Despite 99% sensitivity, the positive predictive value is under 2% due to low prevalence — a classic illustration of Bayes’ theorem.

1.4 Independence

Definition (Independence of Events). Events \(A\) and \(B\) are independent if \( P(A \cap B) = P(A)\, P(B) \). A collection \(\{A_i\}\) is mutually independent if for every finite subcollection \(P\!\left(\bigcap_{i \in S} A_i\right) = \prod_{i \in S} P(A_i)\).

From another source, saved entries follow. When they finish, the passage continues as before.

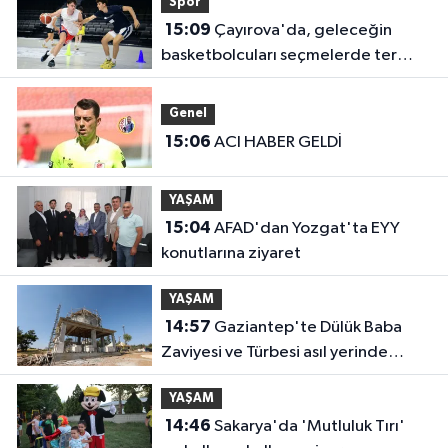
Spor
15:09
Çayırova'da, geleceğin
basketbolcuları seçmelerde ter
döktü
Genel
15:06
ACI HABER GELDİ
YAŞAM
15:04
AFAD'dan Yozgat'ta EYY
konutlarına ziyaret
YAŞAM
14:57
Gaziantep'te Dülük Baba
Zaviyesi ve Türbesi asıl yerinde
yeniden inşa edilecek
YAŞAM
14:46
Sakarya'da 'Mutluluk Tırı'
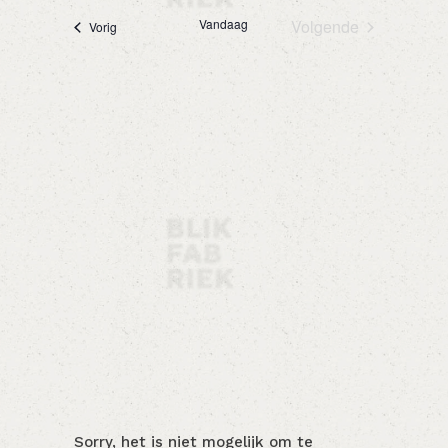
datum
Vandaag
Volgende
navigatie
Evenementen
Vorig
Evenementen
Sorry, het is niet mogelijk om te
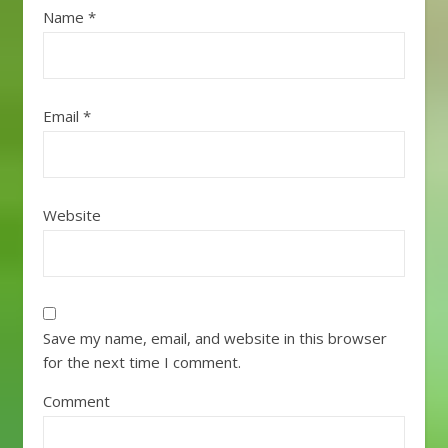
Name
*
Email
*
Website
Save my name, email, and website in this browser
for the next time I comment.
Comment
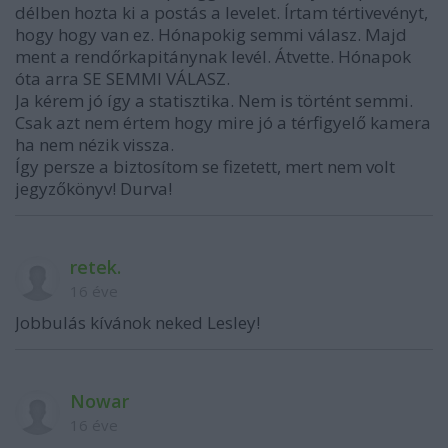
délben hozta ki a postás a levelet. Írtam tértivevényt,
hogy hogy van ez. Hónapokig semmi válasz. Majd
ment a rendőrkapitánynak levél. Átvette. Hónapok
óta arra SE SEMMI VÁLASZ.
Ja kérem jó így a statisztika. Nem is történt semmi.
Csak azt nem értem hogy mire jó a térfigyelő kamera
ha nem nézik vissza.
Így persze a biztosítom se fizetett, mert nem volt
jegyzőkönyv! Durva!
retek.
16 éve
Jobbulás kívánok neked Lesley!
Nowar
16 éve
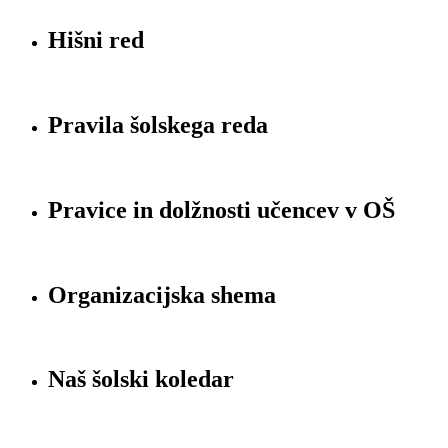
Hišni red
Pravila šolskega reda
Pravice in dolžnosti učencev v OŠ
Organizacijska shema
Naš šolski koledar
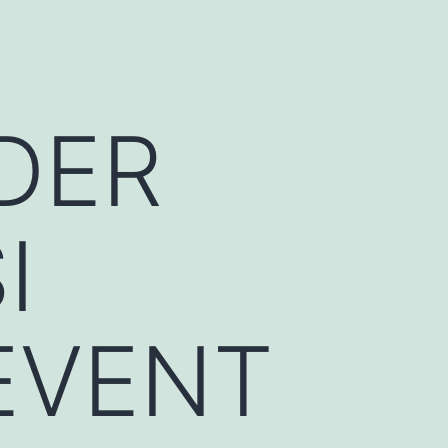
DER
I
EVENT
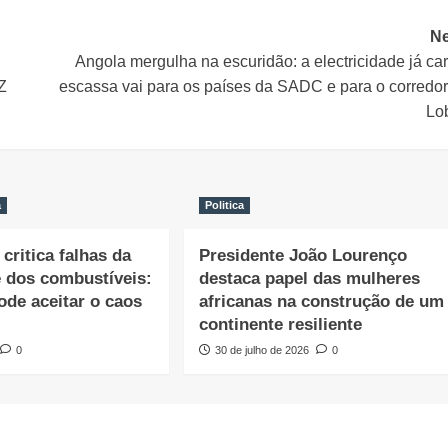
Ne
Angola mergulha na escuridão: a electricidade já ca
Z
escassa vai para os países da SADC e para o corredor
Lo
a
Politica
critica falhas da
Presidente João Lourenço
e dos combustíveis:
destaca papel das mulheres
ode aceitar o caos
africanas na construção de um
continente resiliente
0
30 de julho de 2026
0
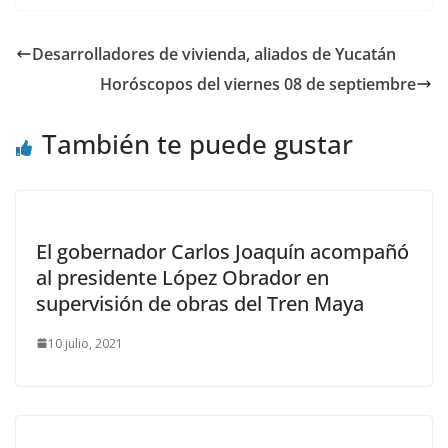
Desarrolladores de vivienda, aliados de Yucatán
Horóscopos del viernes 08 de septiembre
También te puede gustar
El gobernador Carlos Joaquín acompañó
al presidente López Obrador en
supervisión de obras del Tren Maya
10 julio, 2021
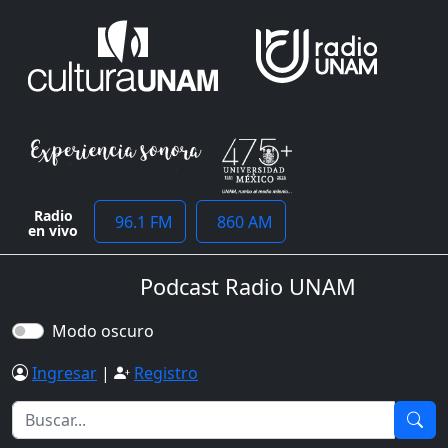
Radio
96.1 FM
860 AM
en vivo
Podcast Radio UNAM
Modo oscuro
Ingresar
|
Registro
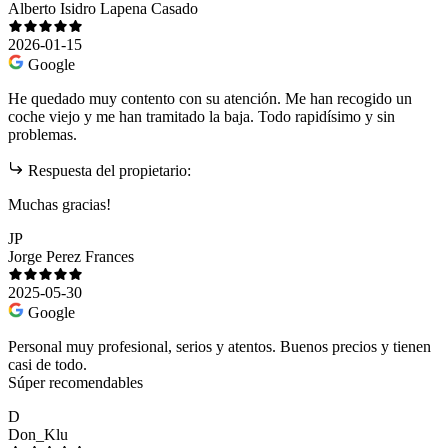
Alberto Isidro Lapena Casado
2026-01-15
Google
He quedado muy contento con su atención. Me han recogido un
coche viejo y me han tramitado la baja. Todo rapidísimo y sin
problemas.
Respuesta del propietario:
Muchas gracias!
JP
Jorge Perez Frances
2025-05-30
Google
Personal muy profesional, serios y atentos. Buenos precios y tienen
casi de todo.
Súper recomendables
D
Don_Klu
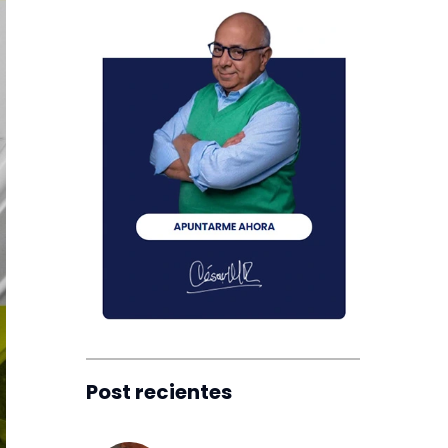
Post recientes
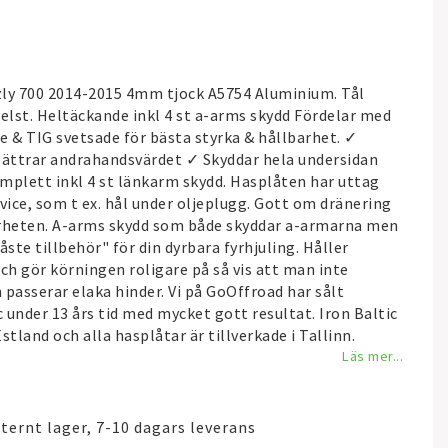
zly 700 2014-2015 4mm tjock A5754 Aluminium. Tål
lst. Heltäckande inkl 4 st a-arms skydd Fördelar med
e & TIG svetsade för bästa styrka & hållbarhet. ✓
ättrar andrahandsvärdet ✓ Skyddar hela undersidan
mplett inkl 4 st länkarm skydd. Hasplåten har uttag
vice, som t ex. hål under oljeplugg. Gott om dränering
arheten. A-arms skydd som både skyddar a-armarna men
te tillbehör" för din dyrbara fyrhjuling. Håller
h gör körningen roligare på så vis att man inte
passerar elaka hinder. Vi på GoOffroad har sålt
c under 13 års tid med mycket gott resultat. Iron Baltic
Estland och alla hasplåtar är tillverkade i Tallinn.
Läs mer...
xternt lager, 7-10 dagars leverans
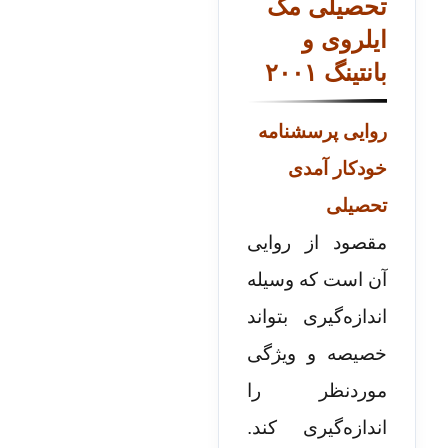
تحصیلی مک
ایلروی و
بانتینگ ۲۰۰۱
روایی پرسشنامه
خودکار آمدی
تحصیلی
مقصود از روایی
آن است که وسیله
اندازه‌گیری بتواند
خصیصه و ویژگی
موردنظر را
اندازه‌گیری کند.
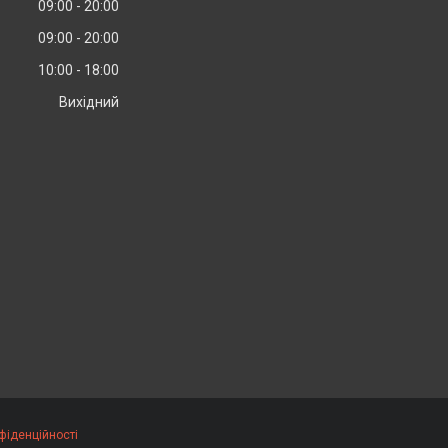
09:00
20:00
09:00
20:00
10:00
18:00
Вихідний
фіденційності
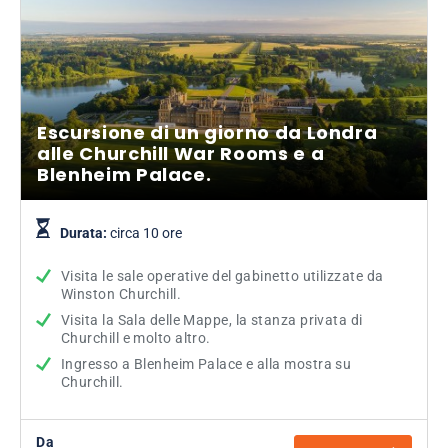
Escursione di un giorno da Londra
alle Churchill War Rooms e a
Blenheim Palace.
Durata:
circa 10 ore
Visita le sale operative del gabinetto utilizzate da
Winston Churchill.
Visita la Sala delle Mappe, la stanza privata di
Churchill e molto altro.
Ingresso a Blenheim Palace e alla mostra su
Churchill.
Da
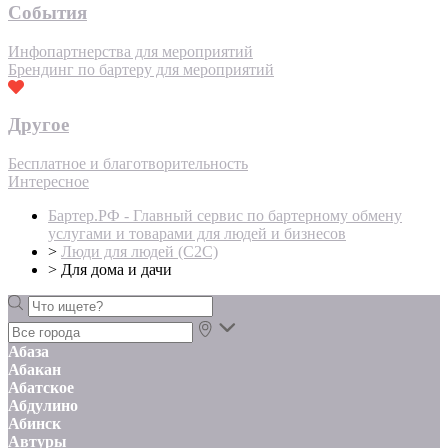
События
Инфопартнерства для мероприятий
Брендинг по бартеру для мероприятий
Другое
Бесплатное и благотворительность
Интересное
Бартер.РФ - Главный сервис по бартерному обмену
услугами и товарами для людей и бизнесов
>
Люди для людей (С2С)
>
Для дома и дачи
Абаза
Абакан
Абатское
Абдулино
Абинск
Автуры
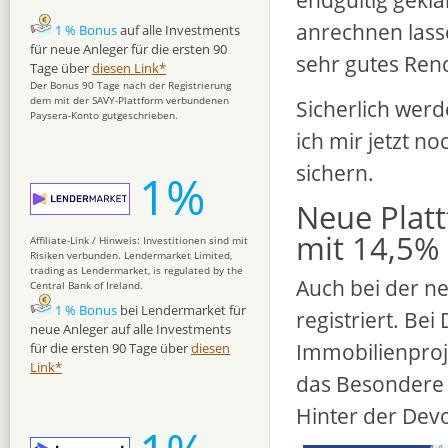
anrechnen lasse
1 % Bonus
auf alle Investments
für neue Anleger für die ersten 90
sehr gutes Rend
Tage über
diesen Link*
Der Bonus 90 Tage nach der Registrierung
dem mit der SAVY-Plattform verbundenen
Sicherlich werd
Paysera-Konto gutgeschrieben.
ich mir jetzt n
sichern.
1%
Neue Plat
mit 14,5%
Affiliate-Link / Hinweis: Investitionen sind mit
Risiken verbunden. Lendermarket Limited,
trading as Lendermarket, is regulated by the
Auch bei der n
Central Bank of Ireland.
1 % Bonus
bei Lendermarket für
registriert. Bei
neue Anleger auf alle Investments
Immobilienproje
für die ersten 90 Tage über
diesen
Link*
das Besondere i
Hinter der Devo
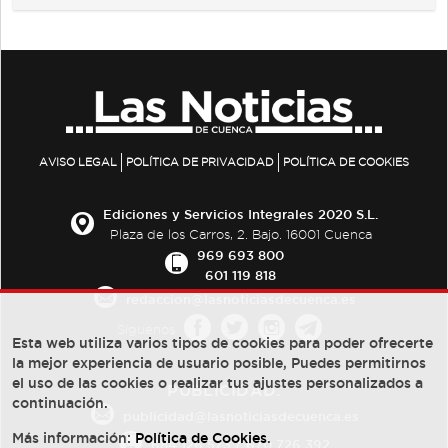
AVISO LEGAL
POLÍTICA DE PRIVACIDAD
POLÍTICA DE COOKIES
Ediciones y Servicios Integrales 2020 S.L.
Plaza de los Carros, 2. Bajo. 16001 Cuenca
969 693 800
601 119 818
redaccion@lasnoticiasdecuenca.es
Síguenos
Esta web utiliza varios tipos de cookies para poder ofrecerte
la mejor experiencia de usuario posible, Puedes permitirnos
el uso de las cookies o realizar tus ajustes personalizados a
PUBLICIDAD:
continuación.
publicidad@lasnoticiasdecuenca.es
Más información:
Política de Cookies
.
684 126 573
/
670 726 392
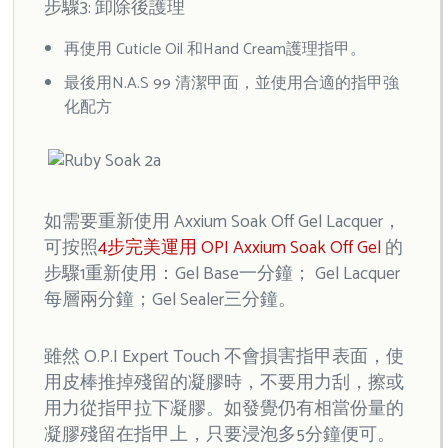
步驟3: 卸除後護理
再使用 Cuticle Oil 和Hand Cream護理指甲。
最後用N.A.S 99 清潔甲面，並使用合適的指甲強
化配方
如需要重新使用 Axxium Soak Off Gel Lacquer，
可按照
4步完美運用 OPI Axxium Soak Off Gel
的
步驟1重新使用：Gel Base一分鐘； Gel Lacquer
每層兩分鐘；Gel Sealer三分鐘。
雖然 O.P.I Expert Touch 不會損害指甲表面，使
用皮棒推掉殘留的凝膠時，不要用力刮，擦或
用力從指甲拉下凝膠。如發覺仍有相當份量的
凝膠殘留在指甲上，只要浸泡多5分鐘便可。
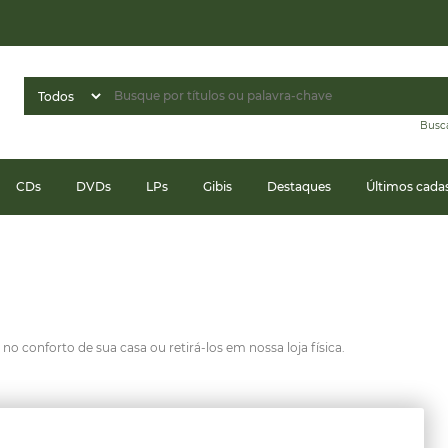
Busc
CDs
DVDs
LPs
Gibis
Destaques
Últimos cada
o conforto de sua casa ou retirá-los em nossa loja física.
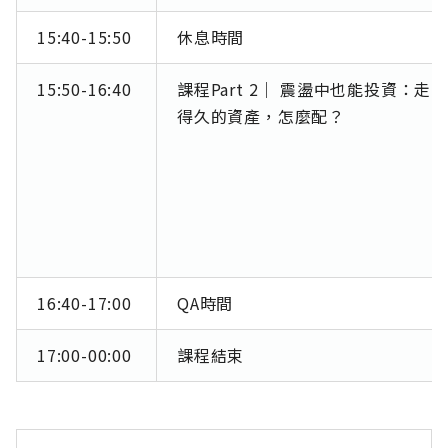
15:40-15:50
休息時間
15:50-16:40
課程Part 2｜ 震盪中也能投資：走
得久的資產，怎麼配？
16:40-17:00
QA時間
17:00-00:00
課程結束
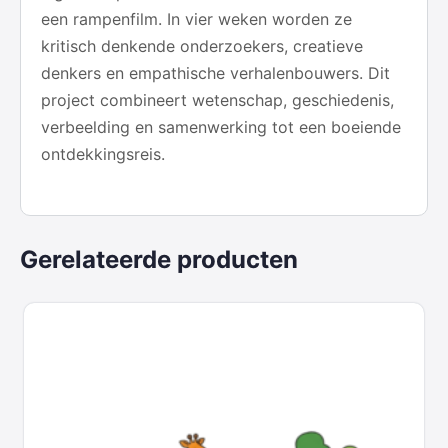
een rampenfilm. In vier weken worden ze
kritisch denkende onderzoekers, creatieve
denkers en empathische verhalenbouwers. Dit
project combineert wetenschap, geschiedenis,
verbeelding en samenwerking tot een boeiende
ontdekkingsreis.
Gerelateerde producten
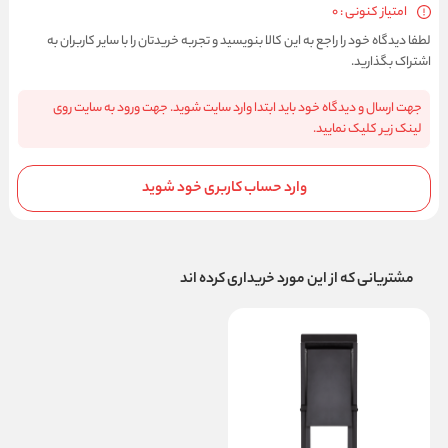
امتیاز کنونی : 0
لطفا دیدگاه خود را راجع به این کالا بنویسید و تجربه خریدتان را با سایر کاربران به
اشتراک بگذارید.
جهت ارسال و دیدگاه خود باید ابتدا وارد سایت شوید. جهت ورود به سایت روی
لینک زیر کلیک نمایید.
وارد حساب کاربری خود شوید
مشتریانی که از این مورد خریداری کرده اند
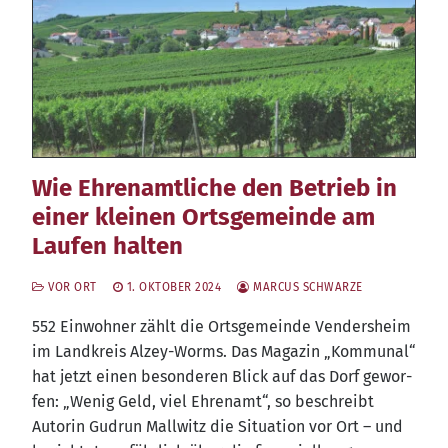
Wie Ehrenamtliche den Betrieb in
einer kleinen Ortsgemeinde am
Laufen halten
VOR ORT
1. OKTOBER 2024
MARCUS SCHWARZE
552 Ein­woh­ner zählt die Orts­ge­mein­de Ven­ders­heim
im Land­kreis Alzey-Worms. Das Maga­zin „Kom­mu­nal“
hat jetzt einen beson­de­ren Blick auf das Dorf gewor­
fen: „Wenig Geld, viel Ehren­amt“, so beschreibt
Autorin Gud­run Mall­witz die Situa­ti­on vor Ort – und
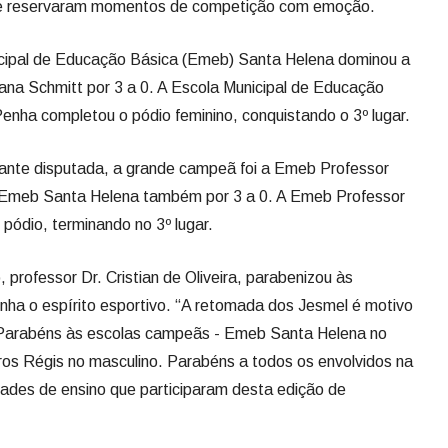
ante disputada, a grande campeã foi a Emeb Professor
a Emeb Santa Helena também por 3 a 0. A Emeb Professor
ódio, terminando no 3º lugar.
 professor Dr. Cristian de Oliveira, parabenizou às
nha o espírito esportivo. “A retomada dos Jesmel é motivo
 Parabéns às escolas campeãs - Emeb Santa Helena no
ros Régis no masculino. Parabéns a todos os envolvidos na
ades de ensino que participaram desta edição de
icipal de Esportes (FME), Tyrone Machado, valoriza a
ducação física no torneio e afirma a intenção de acrescer
dições. “Gostaria de parabenizar a todos os meus colegas
ários deles participaram desta edição. Venho de um longo
muito, muito bacana participar dos Jesmel levando os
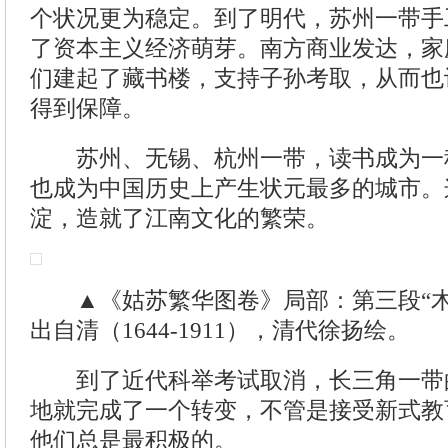
个状况更为稳定。到了明代，苏州一带手
了资本主义经济萌芽。南方商业发达，家
们建起了藏书楼，支持子孙考取，从而也
得到保障。
苏州、无锡、杭州一带，读书成为一
也成为中国历史上产生状元最多的城市。
淀，造就了江南文化的繁荣。
▲《姑苏繁华图卷》局部：第三段“木
出自清（1644-1911），清代徐扬绘。
到了近代科举考试取消，长三角一带
地就完成了一个转变，不管是接受新式教
他们总是最积极的。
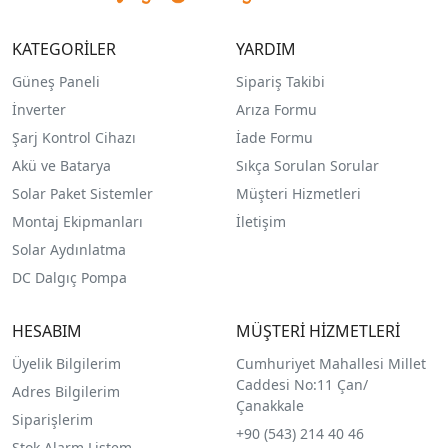
KATEGORİLER
YARDIM
Güneş Paneli
Sipariş Takibi
İnverter
Arıza Formu
Şarj Kontrol Cihazı
İade Formu
Akü ve Batarya
Sıkça Sorulan Sorular
Solar Paket Sistemler
Müşteri Hizmetleri
Montaj Ekipmanları
İletişim
Solar Aydınlatma
DC Dalgıç Pompa
HESABIM
MÜŞTERİ HİZMETLERİ
Üyelik Bilgilerim
Cumhuriyet Mahallesi Millet
Caddesi No:11 Çan/
Adres Bilgilerim
Çanakkale
Siparişlerim
+90 (543) 214 40 46
Stok Alarm Listem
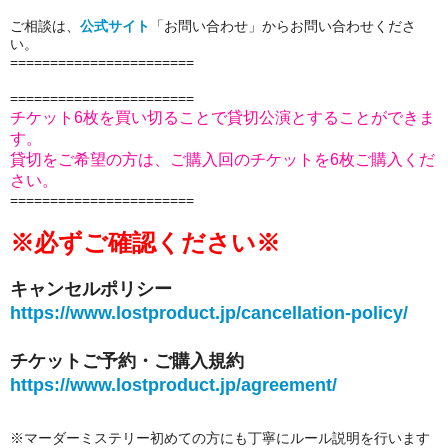
ご相談は、
公式サイト
「お問い合わせ」からお問い合わせくださ
い。
====================
===
=======================
チケット6枚を買い切ることで貸切公演とすることができま
す。
貸切をご希望の方は、ご購入回のチケットを6枚ご購入くだ
さい。
=======================
※必ずご確認ください※
キャンセルポリシー
https://www.lostproduct.jp/cancellation-policy/
チケットご予約・ご購入規約
https://www.lostproduct.jp/agreement/
※マーダーミステリー初めての方にも丁寧にルール説明を行います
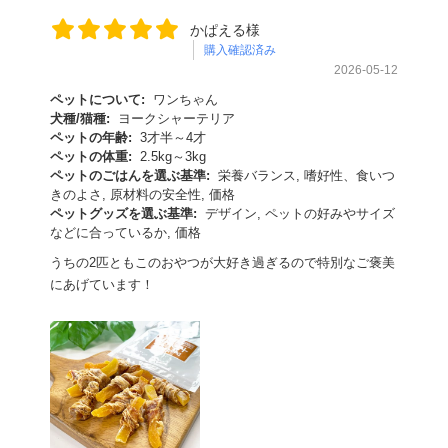
かぱえる様
購入確認済み
2026-05-12
ペットについて:
ワンちゃん
犬種/猫種:
ヨークシャーテリア
ペットの年齢:
3才半～4才
ペットの体重:
2.5kg～3kg
ペットのごはんを選ぶ基準:
栄養バランス, 嗜好性、食いつ
きのよさ, 原材料の安全性, 価格
ペットグッズを選ぶ基準:
デザイン, ペットの好みやサイズ
などに合っているか, 価格
うちの2匹ともこのおやつが大好き過ぎるので特別なご褒美
にあげています！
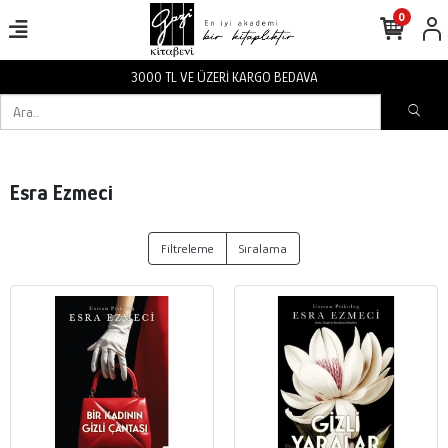
0
3000 TL VE ÜZERİ KARGO BEDAVA
Esra Ezmeci
Filtreleme
Sıralama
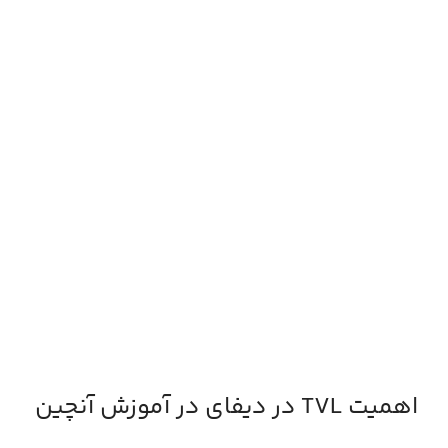
اهمیت TVL در دیفای در آموزش آنچین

Note that pairwise independence does not imply mutual independence.

1.5 Random Variables and Their Distributions

A random variable \(X\) is a measurable function \(X: \Omega \to \mathbb{R}\). Its distribution is completely characterized by the cumulative distribution function (CDF):

\[ F_X(x) = P(X \leq x), \quad x \in \mathbb{R}. \]

A CDF satisfies: non-decreasing, right-continuous, \(\lim_{x \to -\infty} F(x) = 0\), \(\lim_{x \to \infty} F(x) = 1\).

For a discrete random variable taking values in a countable set \(\mathcal{X}\), the probability mass function (PMF) is \(p(x) = P(X = x)\). For a continuous random variable, a probability density function (PDF) \(f\) exists such that

\[ F(x) = \int_{-\infty}^{x} f(t)\, dt, \quad f(x) = F'(x). \]

1.6 Common Discrete Distributions

Bernoulli(\(p\)): \(P(X=1) = p\), \(P(X=0) = 1-p\). Mean \(p\), variance \(p(1-p)\).

Binomial(\(n, p\)): Models the number of successes in \(n\) independent Bernoulli trials.

\[ P(X = k) = \binom{n}{k} p^k (1-p)^{n-k}, \quad k = 0, 1, \ldots, n. \]

Mean \(np\), variance \(np(1-p)\).

Poisson(\(\lambda\)): Arises as a limit of Binomial when \(n \to \infty\), \(p \to 0\), \(np \to \lambda\).

\[ P(X = k) = \frac{e^{-\lambda} \lambda^k}{k!}, \quad k = 0, 1, 2, \ldots \]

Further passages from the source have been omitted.